Research

MTurk Research by UK’s Gatton College Faculty Making Waves

photo of data farm

LEXINGTON, Ky. (Oct. 15, 2018) University of Kentucky Gatton College of Business and Economics Assistant Professor of Accountancy Sean A. Dennis and doctoral student Chris Pearson, along with Brian M. Goodson of Clemson University, have released cutting-edge research that investigates the recent data contamination issue on Amazon’s Mechanical Turk platform. Commonly called "MTurk," the platform allows individuals to become an on-demand employee and be paid a nominal fee for completing simple tasks, such as academic or marketing surveys.

The online "MTurk panic," as it has been widely referred to, began when University of Minnesota psychology graduate student Max Hui Bai observed a "quality drop" on the platform. He posted in a Facebook group for psychology researchers, which prompted an investigation and speculation that bots were the culprit. Coincidentally, Dennis and Pearson had been looking into the issue weeks before Bai posted on the social networking site.

According to Dennis, he and his colleagues stumbled upon the problem accidentally. “We've been running experiments on Turk for several years. But, with our most recent data collection, we noticed more noise in our data than we've ever seen before,” he explained.

For example, after running an experiment, one thing the team noticed in their data set right away was that, “A lot of responses to the open response questions we'd asked were just bad. Some were one-word answers, some were incoherent English, some of them were pretty clearly copied and pasted from other parts of the internet.”

To identify the issue, the team used reverse geocoding. Reverse geocoding is the process of reverse coding a location from longitude and latitude coordinates back to a readable address or place. They analyzed large sets of unique IP addresses along with duplicate GPS coordinates, and found that each of these IP addresses traced back to a "server farm," or data center, and virtual private server (VPS) provider.

Dennis explained that when Pearson ran the IP addresses through various tracker websites, they were showing up as having strange internet service providers and strange organizations associated with them. “That was odd because normally the ISP comes through as something that we'd recognize like Verizon or AT&T or something you'd see on an internet bill. And we were seeing things like 'Joe's Data Center' and 'ColoCrossing.' We didn't know exactly what that meant, but when we looked into it, we figured out that they were actually server farms,” he said.

The group then found that these server farm responses were significantly lower in quality than other responses. Removing these "contaminated" responses has enabled several researchers to draw more accurate conclusions from otherwise unusable data sets.

Dennis and Pearson's paper, "MTurk Workers' Use of Low-Cost 'Virtual Private Servers' to Circumvent Screening Methods: A Research Note," was released on the Social Science Research Network (SSRN) on Aug. 17, 2018. The paper analyzes survey meta-data, examines MTurk participants’ open responses, and develops techniques to determine the reliability.
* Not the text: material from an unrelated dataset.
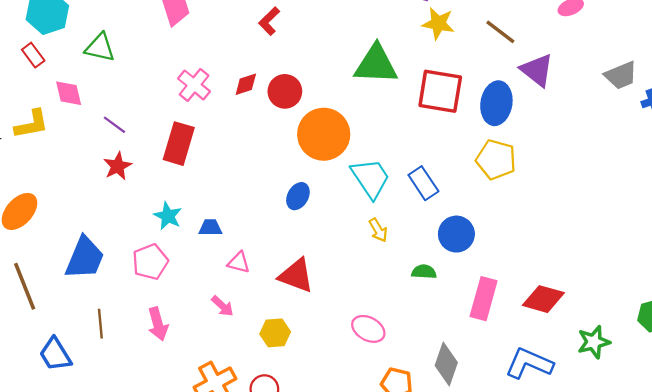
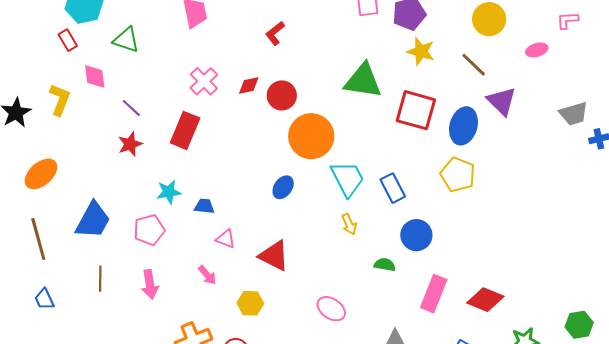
yellow L-shape: (32, 124) -> (60, 100), turned -64
cyan star: (168, 216) -> (169, 192), turned 30
blue trapezoid: (55, 354) -> (44, 299), moved, size x0.7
According to the paper's abstract, they found "alarming proportions of participants who circumvented several accepted sample screening methods. These ‘imposters’ provided responses through VPS that concealed their physical locations, thereby rendering conventional location screening methods useless."

Since its release on SSRN, the paper has received over 1,000 downloads and 5,000 abstract views and it is being cited and linked on message boards across the internet as an effective fix for the issue.
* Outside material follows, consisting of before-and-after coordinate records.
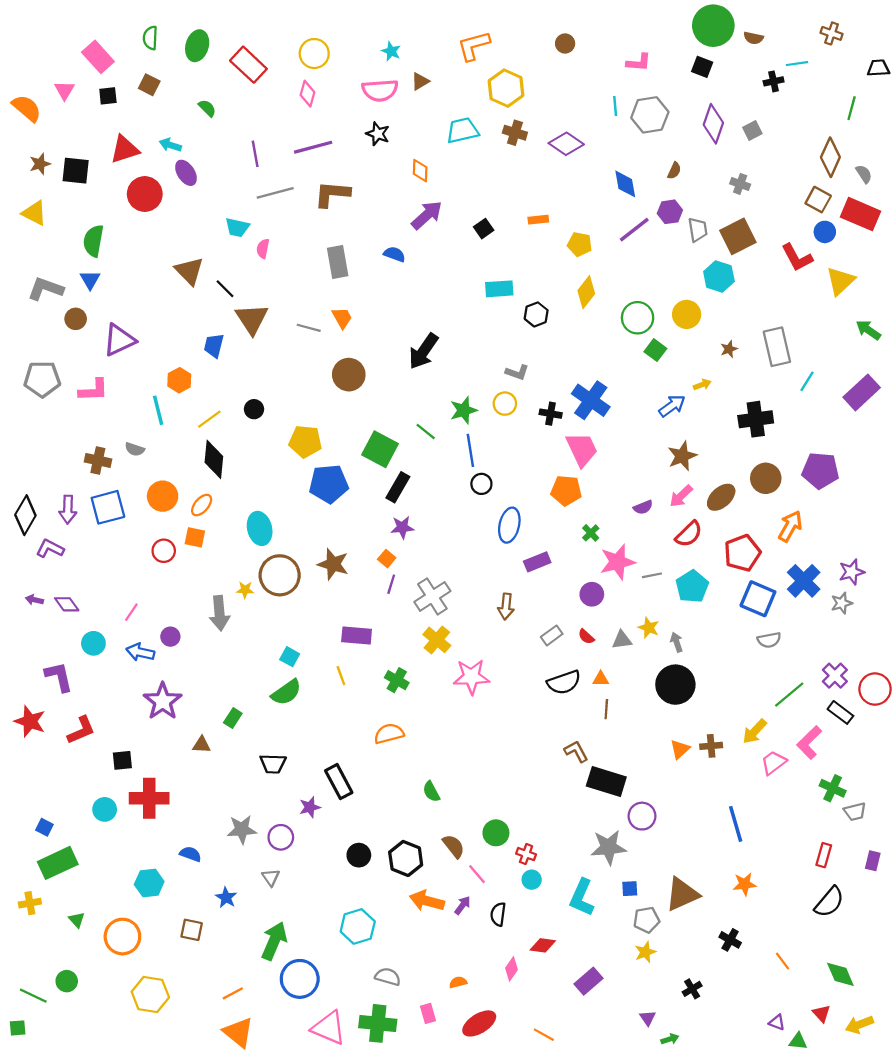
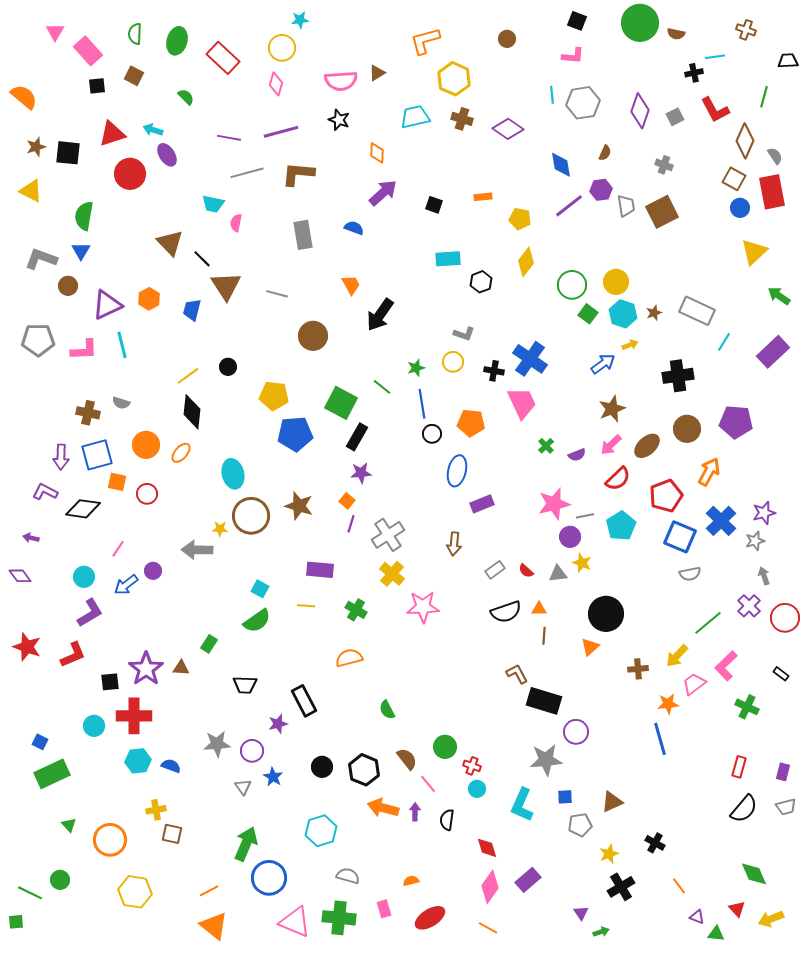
cyan star: (391, 51) -> (300, 20), moved, turned -30
black square: (702, 67) -> (577, 21), moved
pink triangle: (64, 90) -> (55, 32), moved
purple line: (255, 154) -> (229, 138), turned -70
red rectangle: (861, 214) -> (772, 192), turned 56
black square: (484, 229) -> (434, 205), turned -36
red L-shape: (797, 258) -> (715, 110), moved
cyan hexagon: (719, 276) -> (623, 314), moved
orange trapezoid: (342, 318) -> (351, 285), moved
gray rectangle: (777, 347) -> (697, 311), turned -52
orange hexagon: (179, 380) -> (149, 299), moved
cyan line: (158, 410) -> (122, 345), moved
green star: (464, 410) -> (416, 368), size x0.7
orange pentagon: (566, 491) -> (471, 423), moved
black diamond: (25, 515) -> (83, 509), moved, turned 68
green cross: (591, 533) -> (546, 446), moved
orange square: (195, 537) -> (117, 482), moved
purple circle: (592, 594) -> (570, 537), moved
purple diamond: (67, 604) -> (20, 576), moved
gray arrow: (219, 613) -> (197, 550), turned 96
gray arrow: (677, 642) -> (764, 576), moved
blue arrow: (140, 652) -> (126, 585), turned -50
yellow line: (341, 676) -> (306, 606), turned -66
purple L-shape: (59, 677) -> (90, 613), moved, turned 72
purple star: (163, 701) -> (146, 669), moved
black rectangle: (840, 712) -> (781, 674), moved, size x0.7
orange triangle: (680, 749) -> (590, 647), moved
gray trapezoid: (855, 812) -> (786, 807), moved
cyan hexagon: (149, 883) -> (138, 761), moved
orange star: (745, 884) -> (668, 704), moved
brown triangle: (682, 894) -> (612, 802), size x0.7
blue star: (226, 897) -> (273, 777), moved
yellow cross: (30, 903) -> (156, 810), moved
purple arrow: (462, 905) -> (415, 812), turned -36
red diamond: (543, 945) -> (487, 848), turned 65
yellow star: (645, 952) -> (609, 854), moved
orange line: (782, 961) -> (679, 886), moved
pink diamond: (512, 969) -> (490, 887), moved, size x1.5
black cross: (692, 989) -> (621, 887), size x1.5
This cutting-edge research is linking UK and the Gatton College with the important issue of automated programs mimicking human behavior. This topic has garnered significant attention among the academic community and the press.

“We really meant for this to be part of a conversation about ongoing efforts that will be necessary to preserve the integrity of the Turk platform because it will inevitably be abused,” Dennis said. “There is no silver bullet solution that we're going to be able to identify today that will work in perpetuity. We view this as part of an ongoing conversation between the academic community and developers who actually have the tools to fix this.”